## Exercise aim:
For this exercise, copy all the data exactly and include none of the pictures.

*** Opening Raw data ***

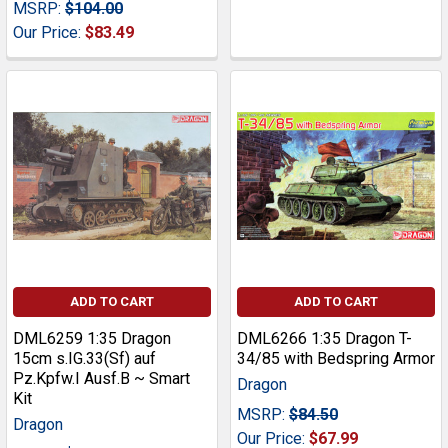
MSRP:
$104.00
Our Price:
$83.49
ADD TO CART
ADD TO CART
DML6259 1:35 Dragon
DML6266 1:35 Dragon T-
15cm s.IG.33(Sf) auf
34/85 with Bedspring Armor
Pz.Kpfw.I Ausf.B ~ Smart
Dragon
Kit
MSRP:
$84.50
Dragon
Our Price:
$67.99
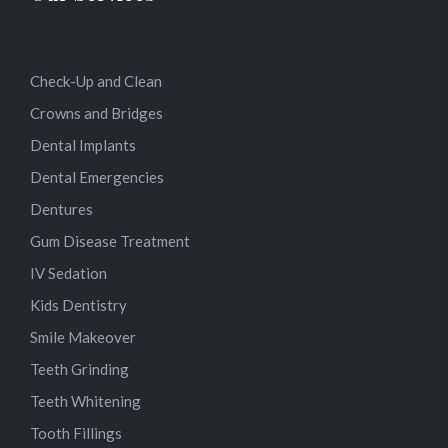
Check-Up and Clean
Crowns and Bridges
Dental Implants
Dental Emergencies
Dentures
Gum Disease Treatment
IV Sedation
Kids Dentistry
Smile Makeover
Teeth Grinding
Teeth Whitening
Tooth Fillings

*** Closing Raw data ***

## Exercise answer:
MSRP:
$104.00
Our Price:
$83.49
ADD TO CART
ADD TO CART
DML6259 1:35 Dragon
DML6266 1:35 Dragon T-
15cm s.IG.33(Sf) auf
34/85 with Bedspring Armor
Pz.Kpfw.I Ausf.B ~ Smart
Dragon
Kit
MSRP:
$84.50
Dragon
Our Price:
$67.99
Check-Up and Clean
Crowns and Bridges
Dental Implants
Dental Emergencies
Dentures
Gum Disease Treatment
IV Sedation
Kids Dentistry
Smile Makeover
Teeth Grinding
Teeth Whitening
Tooth Fillings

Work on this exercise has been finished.